:: PROBLEM TO WORK ON ::
Determine how many lines in the listing hold "Browser" and give only that number.

:: SOURCE MATERIAL ::
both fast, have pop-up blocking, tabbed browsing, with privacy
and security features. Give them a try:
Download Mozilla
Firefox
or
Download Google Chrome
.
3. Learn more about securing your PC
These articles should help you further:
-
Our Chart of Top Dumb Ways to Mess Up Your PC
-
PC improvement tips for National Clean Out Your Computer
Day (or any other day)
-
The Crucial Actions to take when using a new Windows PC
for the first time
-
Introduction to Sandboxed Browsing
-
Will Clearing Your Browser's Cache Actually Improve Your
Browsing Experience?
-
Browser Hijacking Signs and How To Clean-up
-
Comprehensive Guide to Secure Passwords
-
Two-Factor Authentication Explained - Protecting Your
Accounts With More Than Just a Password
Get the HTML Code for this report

:: RESULT FOR THIS EXERCISE ::
2